ARC review: Indecent by Corrine Sullivan


As an apprentice at the prestigious Vandenberg School for Boys, Imogene Abney assists in the education of the most powerful men of the next generation. Her students are future doctors, lawyers, and politicians – the wealthiest and brightest minds in upstate New York.  The school has many rules for its apprentices, but the one of utmost importance has to do with appropriate contact.

In an all-boys boarding school, it’s likely that a student would develop a crush on, and maybe even pursue, an elusive apprentice in her early twenties. The key is not to give in.  Imogene is determined to follow the rules, to excel in her role, and then she meets Adam Kipling.

Kip is everything that Imogene wants to be.
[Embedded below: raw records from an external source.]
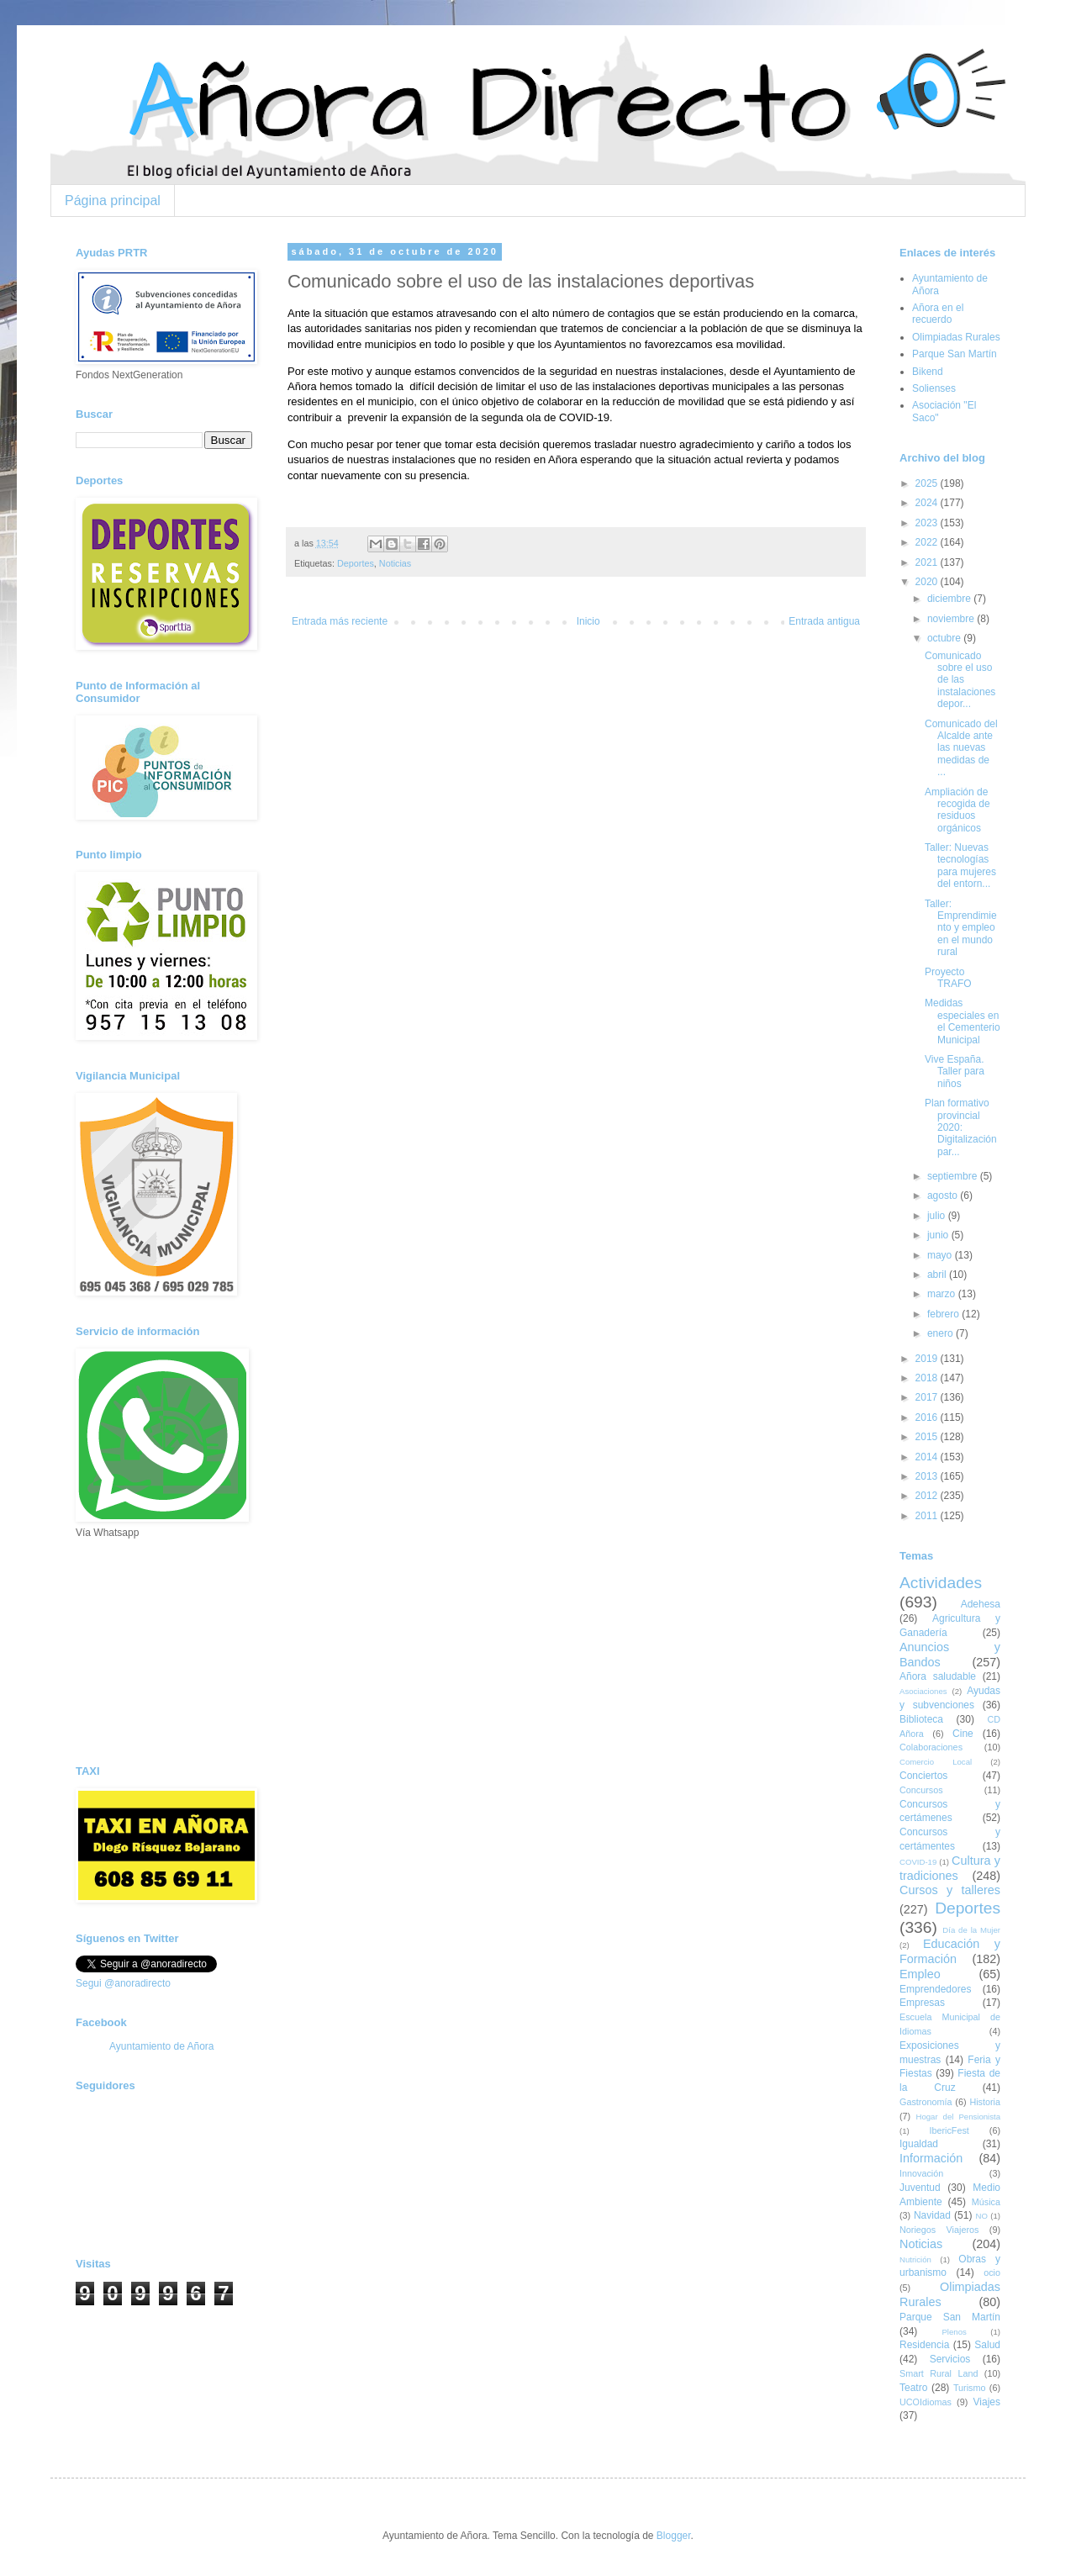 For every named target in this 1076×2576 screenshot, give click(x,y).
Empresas (922, 2003)
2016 (928, 1417)
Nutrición (915, 2259)
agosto (943, 1195)
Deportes (355, 563)
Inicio (588, 621)
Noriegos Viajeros (938, 2230)
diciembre (950, 598)
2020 (928, 582)
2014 (928, 1457)
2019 (928, 1359)
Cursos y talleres (949, 1890)
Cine (962, 1733)
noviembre (952, 619)
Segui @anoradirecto (123, 1983)
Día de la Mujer (971, 1930)
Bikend (927, 371)
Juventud (920, 2187)
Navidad (932, 2215)
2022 (928, 542)
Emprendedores (935, 1989)
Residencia (924, 2345)
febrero (944, 1314)
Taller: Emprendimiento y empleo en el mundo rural (961, 928)
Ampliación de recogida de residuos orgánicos (957, 810)
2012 (928, 1496)
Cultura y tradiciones (949, 1868)
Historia (984, 2102)
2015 (928, 1437)
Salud (987, 2345)
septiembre (953, 1176)
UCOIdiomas (925, 2402)
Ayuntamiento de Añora (161, 2046)
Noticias (395, 563)
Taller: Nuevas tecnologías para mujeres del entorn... (960, 865)
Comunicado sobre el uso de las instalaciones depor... (960, 680)
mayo (941, 1255)
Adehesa (980, 1604)
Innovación (921, 2173)
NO (981, 2215)
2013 (928, 1476)
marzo (942, 1294)
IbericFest (948, 2130)
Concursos (921, 1790)
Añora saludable (937, 1676)
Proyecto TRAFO (948, 978)
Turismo (969, 2388)
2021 (928, 562)
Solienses (934, 388)
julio (937, 1216)
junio (939, 1235)
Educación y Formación (949, 1951)
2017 (928, 1397)
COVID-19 (917, 1861)
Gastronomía (925, 2102)
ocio (992, 2272)
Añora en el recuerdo (937, 313)
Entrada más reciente (340, 621)
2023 (928, 523)
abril (938, 1274)
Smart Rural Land (938, 2373)
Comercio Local (935, 1761)
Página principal (113, 200)
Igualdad (918, 2144)
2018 (928, 1378)
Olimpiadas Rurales (956, 337)
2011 (928, 1516)
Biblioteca (921, 1719)
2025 (928, 483)
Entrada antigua (824, 621)
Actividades (940, 1583)
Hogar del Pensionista (958, 2116)
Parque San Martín (954, 354)
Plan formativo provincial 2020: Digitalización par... (961, 1127)
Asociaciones (923, 1691)
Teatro (913, 2388)
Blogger (674, 2536)
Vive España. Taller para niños (954, 1071)
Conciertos (923, 1776)
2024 (928, 503)
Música (986, 2202)
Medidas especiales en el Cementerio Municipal (962, 1021)
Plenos (954, 2331)
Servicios (950, 2359)
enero (941, 1333)
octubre (945, 638)
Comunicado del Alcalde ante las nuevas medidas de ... (961, 748)
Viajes (986, 2402)
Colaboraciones (931, 1747)
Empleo (920, 1974)
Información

He’s confident, attractive, well-spoken, and worldly.  He knows who he is and what he wants, and what he wants is her.  Imogene can’t believe that out of all the apprentices, Kip would want to be with her, and it’s not long before the two embark on an illicit and entirely indecent affair.


I requested Indecent from Netgalley because, first, I’m trying to read more debut authors, and second, because it sounded like an interesting twist on the taboo romance genre.  Having finished Indecent, I’m not entirely sure that it was supposed to be a romance. Maybe it was supposed to be a cautionary tale?  And that’s the problem I had with this book – I wasn’t sure what I was supposed to be getting out of it.

One thing that really struck me about this book was the imbalance of power. You might expect that in this kind of situation, the teacher would control the relationship. That’s not the case. Although Imogene is an adult in a position of (semi) power and Kip is a student (though not her student), Imogene is so insecure and socially stunted that Kip is the one who holds all the cards.  Kip is the one that controls the relationship.  Imogene is happy to be at Kip’s beck and call, sneaking into his room and running out at all hours of the night to be with him.

While their relationship is certainly morally wrong, and certainly against the conduct code that Imogene agreed to, it isn’t illegal.  Kip is seventeen years old, the age of consent in New York state, and not only does he consent to the relationship, but he initiates it and pursues Imogene until she gives in.  Imogene, knowing that a relationship with a student is entirely inappropriate yet finding herself impossibly attracted to one, weakly protests until Kip wears her down.

I had a really hard time reading this book.  I think it was partially the writing style and partially Imogene’s complete disregard for doing the right thing.  Aside from some vague unease when she and Kip begin talking, Imogene really doesn’t have a problem with their relationship. She is so caught up in finally feeling desired that she engages in risky behavior after risky behavior. Kip is Imogene’s drug, and she’s willing to ruin her friendships, lose her job, and destroy her life for one last fix.  At times, it seems like she wants to get caught because she’s so proud of herself for finally “dating” a popular boy.

I’m okay with being uncomfortable with this book.  I think it’s supposed to make you uncomfortable. It’s supposed to make you think about the moral and ethical and legal ramifications of the relationship.  I wish there’d been more of a discussion of what had actually happened at the end of the book.  As it stands, the end of the book offers little resolution.

Similarly, a number of plot threads are left hanging.  I don’t want to spoil the entire novel, but I was left wondering why none of the students reported Imogene’s odd behavior – and why none of the teachers noticed that she was acting inappropriately.  I wondered what became of the other apprentices and if they were surprised to learn about Imogene or if they saw it coming.  I wondered about Imogene’s faculty advisor and the coach she worked so closely with, and whether they rethought her interactions with the students.

Indecent is a strong debut from Corinne Sullivan.  As is fitting for the subject matter, the book is a little unsettling.  I just wish there’d been a bit more exploration of the eventual fallout.

Final rating: ★★★☆☆

I received a free ARC of Indecent from the publisher (via Netgalley) in exchange for my honest review.